Fast training and sampling of Restricted Boltzmann Machines
Nicolas Béreux, Aurélien Decelle, Cyril Furtlehner, Lorenzo Rosset, Beatriz Seoane
TL;DR
This work tackles the core bottlenecks of training and sampling equilibrium Restricted Boltzmann Machines on highly structured, multimodal datasets. It introduces a trajectory-based annealing framework (Tr-AIS) for online log-likelihood estimation and a sampling scheme (Parallel Trajectory Tempering, PTT) that exchanges configurations across models along the training path to overcome slow mixing. A low-rank RBM pretraining approach maps principal data directions into the coupling matrix via a convex optimization (RCM), mitigating early training slowdowns and improving model quality on structured data. Across diverse datasets, the proposed methods yield faster convergence, more reliable equilibrium sampling, and better log-likelihood estimates, with pretraining especially beneficial for highly clustered data.
Abstract
Restricted Boltzmann Machines (RBMs) are powerful tools for modeling complex systems and extracting insights from data, but their training is hindered by the slow mixing of Markov Chain Monte Carlo (MCMC) processes, especially with highly structured datasets.

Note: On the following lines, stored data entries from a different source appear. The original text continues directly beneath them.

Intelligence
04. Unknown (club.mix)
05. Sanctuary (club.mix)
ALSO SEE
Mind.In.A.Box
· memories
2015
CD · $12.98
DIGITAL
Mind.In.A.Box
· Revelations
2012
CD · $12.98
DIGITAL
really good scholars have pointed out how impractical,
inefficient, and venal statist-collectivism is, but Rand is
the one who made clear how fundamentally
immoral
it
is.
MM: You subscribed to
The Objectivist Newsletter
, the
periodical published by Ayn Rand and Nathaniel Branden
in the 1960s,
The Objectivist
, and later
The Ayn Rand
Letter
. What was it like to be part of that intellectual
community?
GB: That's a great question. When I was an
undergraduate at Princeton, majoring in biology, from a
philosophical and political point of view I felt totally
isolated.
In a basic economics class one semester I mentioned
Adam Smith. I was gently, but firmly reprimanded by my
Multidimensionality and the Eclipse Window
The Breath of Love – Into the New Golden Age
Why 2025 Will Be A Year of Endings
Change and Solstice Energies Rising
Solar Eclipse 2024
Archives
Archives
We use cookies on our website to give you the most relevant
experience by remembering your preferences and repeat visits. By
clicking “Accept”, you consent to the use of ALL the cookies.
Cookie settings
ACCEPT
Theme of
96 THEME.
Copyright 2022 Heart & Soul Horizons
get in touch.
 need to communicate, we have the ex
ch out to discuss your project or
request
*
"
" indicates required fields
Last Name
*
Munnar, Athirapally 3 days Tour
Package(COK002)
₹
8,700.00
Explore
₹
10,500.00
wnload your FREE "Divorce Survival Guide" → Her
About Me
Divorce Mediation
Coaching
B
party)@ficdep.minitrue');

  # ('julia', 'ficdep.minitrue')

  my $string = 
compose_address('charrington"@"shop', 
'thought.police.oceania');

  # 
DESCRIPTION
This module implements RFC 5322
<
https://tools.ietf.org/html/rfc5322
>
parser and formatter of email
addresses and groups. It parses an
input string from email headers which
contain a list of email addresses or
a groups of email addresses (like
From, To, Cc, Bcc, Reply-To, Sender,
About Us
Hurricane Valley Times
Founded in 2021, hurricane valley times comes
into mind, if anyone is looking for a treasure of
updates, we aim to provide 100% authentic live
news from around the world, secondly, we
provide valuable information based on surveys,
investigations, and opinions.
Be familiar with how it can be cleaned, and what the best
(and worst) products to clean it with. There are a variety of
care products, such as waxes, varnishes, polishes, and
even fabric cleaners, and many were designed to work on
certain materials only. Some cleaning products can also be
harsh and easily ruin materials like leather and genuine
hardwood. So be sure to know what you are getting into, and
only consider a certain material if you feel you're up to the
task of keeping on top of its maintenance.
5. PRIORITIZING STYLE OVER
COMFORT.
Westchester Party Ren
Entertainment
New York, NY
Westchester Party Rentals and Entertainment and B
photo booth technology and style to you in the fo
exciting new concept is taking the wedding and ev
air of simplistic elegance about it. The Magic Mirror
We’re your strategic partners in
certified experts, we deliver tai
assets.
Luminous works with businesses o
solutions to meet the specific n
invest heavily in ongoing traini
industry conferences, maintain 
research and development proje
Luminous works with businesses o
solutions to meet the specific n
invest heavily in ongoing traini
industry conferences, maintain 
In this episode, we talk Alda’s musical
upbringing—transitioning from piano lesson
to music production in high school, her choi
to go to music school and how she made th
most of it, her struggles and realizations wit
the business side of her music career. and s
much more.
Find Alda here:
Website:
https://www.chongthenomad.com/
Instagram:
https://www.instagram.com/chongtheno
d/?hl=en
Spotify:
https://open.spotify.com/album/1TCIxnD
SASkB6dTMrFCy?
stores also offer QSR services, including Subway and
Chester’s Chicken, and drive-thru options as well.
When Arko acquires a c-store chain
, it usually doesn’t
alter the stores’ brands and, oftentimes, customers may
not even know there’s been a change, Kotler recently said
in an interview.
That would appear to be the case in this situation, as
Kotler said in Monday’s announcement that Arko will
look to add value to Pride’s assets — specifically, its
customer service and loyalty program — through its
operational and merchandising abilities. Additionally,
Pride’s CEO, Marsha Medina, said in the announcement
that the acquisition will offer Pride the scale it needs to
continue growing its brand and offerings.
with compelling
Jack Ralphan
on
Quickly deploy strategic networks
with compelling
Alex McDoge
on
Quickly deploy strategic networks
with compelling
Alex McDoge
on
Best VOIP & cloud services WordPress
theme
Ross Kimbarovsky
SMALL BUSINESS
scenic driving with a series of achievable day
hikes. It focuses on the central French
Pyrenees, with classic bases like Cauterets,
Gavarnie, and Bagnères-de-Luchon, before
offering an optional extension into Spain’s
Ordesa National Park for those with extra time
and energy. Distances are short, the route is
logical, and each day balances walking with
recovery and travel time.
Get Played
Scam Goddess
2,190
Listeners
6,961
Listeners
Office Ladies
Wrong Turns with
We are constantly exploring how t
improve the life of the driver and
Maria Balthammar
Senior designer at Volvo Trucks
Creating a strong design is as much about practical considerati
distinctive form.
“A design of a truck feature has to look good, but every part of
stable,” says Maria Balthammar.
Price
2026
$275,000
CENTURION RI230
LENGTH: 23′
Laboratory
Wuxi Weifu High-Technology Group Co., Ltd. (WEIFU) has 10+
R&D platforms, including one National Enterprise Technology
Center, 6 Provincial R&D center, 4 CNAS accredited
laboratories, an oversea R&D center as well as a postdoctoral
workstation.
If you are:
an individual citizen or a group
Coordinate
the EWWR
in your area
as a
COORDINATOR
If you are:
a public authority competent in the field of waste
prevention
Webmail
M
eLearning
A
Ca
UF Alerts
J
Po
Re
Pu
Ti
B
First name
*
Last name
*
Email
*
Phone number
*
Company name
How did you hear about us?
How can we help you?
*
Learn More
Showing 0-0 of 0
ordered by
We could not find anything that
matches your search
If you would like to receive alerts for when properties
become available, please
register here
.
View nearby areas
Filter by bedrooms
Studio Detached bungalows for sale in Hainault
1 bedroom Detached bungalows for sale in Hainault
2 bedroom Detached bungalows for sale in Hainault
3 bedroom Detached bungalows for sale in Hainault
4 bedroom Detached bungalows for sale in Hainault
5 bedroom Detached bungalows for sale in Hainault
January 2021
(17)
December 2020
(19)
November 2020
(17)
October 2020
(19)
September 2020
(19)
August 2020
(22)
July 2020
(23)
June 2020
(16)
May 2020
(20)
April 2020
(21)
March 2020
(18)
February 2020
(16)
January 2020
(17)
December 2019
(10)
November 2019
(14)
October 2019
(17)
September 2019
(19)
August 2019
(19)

In this study, we build on recent theoretical advances in RBM training and focus on the stepwise encoding of data patterns into singular vectors of the coupling matrix, significantly reducing the cost of generating new samples and evaluating the quality of the model, as well as the training cost in highly clustered datasets. The learning process is analogous to the thermodynamic continuous phase transitions observed in ferromagnetic models, where new modes in the probability measure emerge in a continuous manner. We leverage the continuous transitions in the training process to define a smooth annealing trajectory that enables reliable and computationally efficient log-likelihood estimates. This approach enables online assessment during training and introduces a novel sampling strategy called Parallel Trajectory Tempering (PTT) that outperforms previously optimized MCMC methods. To mitigate the critical slowdown effect in the early stages of training, we propose a pre-training phase. In this phase, the principal components are encoded into a low-rank RBM through a convex optimization process, facilitating efficient static Monte Carlo sampling and accurate computation of the partition function. Our results demonstrate that this pre-training strategy allows RBMs to efficiently handle highly structured datasets where conventional methods fail. Additionally, our log-likelihood estimation outperforms computationally intensive approaches in controlled scenarios, while the PTT algorithm significantly accelerates MCMC processes compared to conventional methods.